▸ Work to complete
Exact copy, no pictures: return all the records as they stand.

▸ Items from a data source
[Start of section]

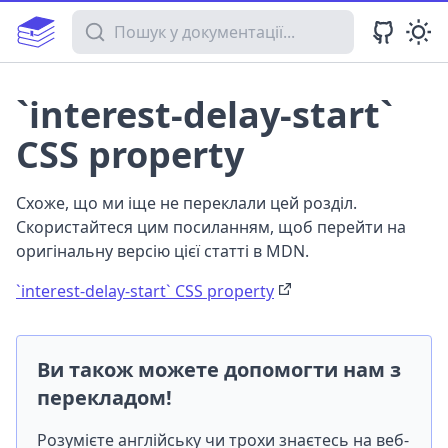
Пошук у документації
`interest-delay-start`
CSS property
Схоже, що ми іще не переклали цей розділ.
Скористайтеся цим посиланням, щоб перейти на
оригінальну версію цієї статті в MDN.
`interest-delay-start` CSS property
Ви також можете допомогти нам з
перекладом!
Розумієте англійську чи трохи знаєтесь на веб-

[End of section]

▸ Solution for this task
Пошук у документації
`interest-delay-start`
CSS property
Схоже, що ми іще не переклали цей розділ.
Скористайтеся цим посиланням, щоб перейти на
оригінальну версію цієї статті в MDN.
`interest-delay-start` CSS property
Ви також можете допомогти нам з
перекладом!
Розумієте англійську чи трохи знаєтесь на веб-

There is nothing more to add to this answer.